Sexuality in Adulthood
A prevalent stereotype suggests that individuals lose interest in and ability to engage in sexual intimacy once they reach later adulthood (Aiken 1998; Brecher 1984; Higgins and Tuttle 1984; Levy 1994). This stereotype is particularly reinforced in Western popular culture. Television shows and movies ridicule older adults that engage or try to engage in sexual activity. Men have heart attacks because they are too excited and women are grateful that anyone shows an interest in them. Even language connotes this behavior as aberrant. If an older man is sexually interested or active he is called a dirty old man. This is considered so abnormal for women that there is not an equivalent term for older women. Rather the language for older women is sexless. Crone, hag, biddy, and spinster conjure up a picture of one who is sexually unattractive and undesirable.
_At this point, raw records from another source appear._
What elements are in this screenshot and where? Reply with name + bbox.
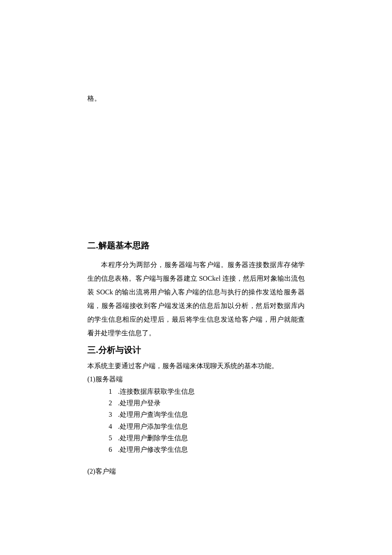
list-item: 1.连接数据库获取学生信息 [87,386,305,397]
list-item-text: .处理用户查询学生信息 [118,411,188,418]
list-item-text: .处理用户登录 [118,399,161,407]
section-2-body: 本程序分为两部分，服务器端与客户端。服务器连接数据库存储学生的信息表格。客户端与… [87,258,305,340]
list-item-text: .处理用户添加学生信息 [118,423,188,430]
section-3-heading: 三.分析与设计 [87,344,305,356]
list-item: 4.处理用户添加学生信息 [87,421,305,432]
client-title: (2)客户端 [87,465,305,477]
list-item-text: .处理用户删除学生信息 [118,434,188,442]
list-item-text: .连接数据库获取学生信息 [118,388,195,395]
list-item: 6.处理用户修改学生信息 [87,444,305,455]
section-3-intro: 本系统主要通过客户端，服务器端来体现聊天系统的基本功能。 [87,360,305,372]
list-item: 5.处理用户删除学生信息 [87,432,305,444]
section-2-heading: 二.解题基本思路 [87,240,305,251]
fragment-text: 格。 [87,93,305,104]
list-item: 2.处理用户登录 [87,397,305,409]
list-item: 3.处理用户查询学生信息 [87,409,305,420]
list-item-text: .处理用户修改学生信息 [118,446,188,453]
server-title: (1)服务器端 [87,373,305,385]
Sexuality and aging is similar to most aspects of aging (Aiken 1998; Utley 1984). Age does not necessarily change our need or desire to be sexually expressive (Higgins and Tuttle 1984; Kaye 1993; Levy 1994; Willert and Semans 2000). If a couple is in a long-term relationship their frequency may decrease but not necessarily their satisfaction. Many couples find that the mode of expression may change and that with age and length of relationship there is increased intimacy. If sex and sexual intimacy are important aspects in one's life during young and middle adulthood they will continue to be factors in older adulthood (Aiken 1998; Kaye 1993; Levy 1994; Utley 1984).
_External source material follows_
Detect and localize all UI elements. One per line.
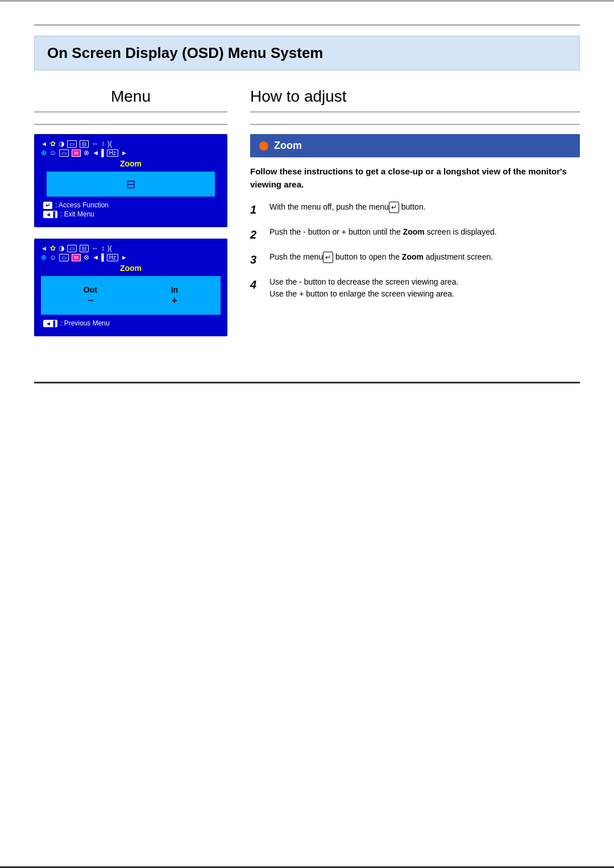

One aspect of aging that is particular to a woman's experience is menopause. This process, which occurs with age, has also been imbued with myth. Many women are made to feel that because they are no longer able to reproduce they are no longer able to be sexual (Doress-Worters and Siegal 1994). Some women may experience a decline in sexual desire, whereas many others report an increase in desire and activity. There is no longer a concern about pregnancy, children are generally self-sufficient and the postmenopausal woman may even be more assertive in expressing her needs. Changes that women need to pay attention to are a decrease in vaginal lubrication as well as a thinning of the vaginal walls (Doress-Worters and Siegal 1994). These changes can be accommodated through the use of lubricating gels and sexual positioning.
Although men do not experience the same physical changes that women do with menopause they do experience physical changes with age that can affect their sexuality. Erections may not be as firm or last as long, and there may be a longer waiting period between erections (Aiken 1998). Once again these changes can be accommodated by increased manual stimulation and other modes of expression in addition to intercourse.
What can impact sexuality in old age is partner availability and health (two factors that have an impact throughout the lifespan). For older heterosexual women partner availability is a crucial issue (Brecher 1984). Women outnumber men by increasingly larger proportions as they age. The available pool of heterosexual males decreases with age. Many divorced, widowed, and never-married older heterosexual women may find themselves alone and looking increasingly more towards masturbation for sexual gratification (Brecher 1984).
There are certain diseases, health situations, and medications that can have an impact on sex and sexual expression. There are ways to accommodate these changes. Medications can be altered and the way we express ourselves sexually can be changed to accommodate physical limitations. The need for intimacy continues throughout the lifespan. This need does not necessarily change with age. The myths, mentioned above, not only permeate the popular culture but have also seeped into the medical and mental health arena. Children and young adults have venues for getting information about sex but there are few avenues for the older adult. This is not just a matter of life satisfaction but as older adults are one of the faster growing populations being infected by HIV/AIDS it can be a matter of life and death (Lauer and Lauer 1997).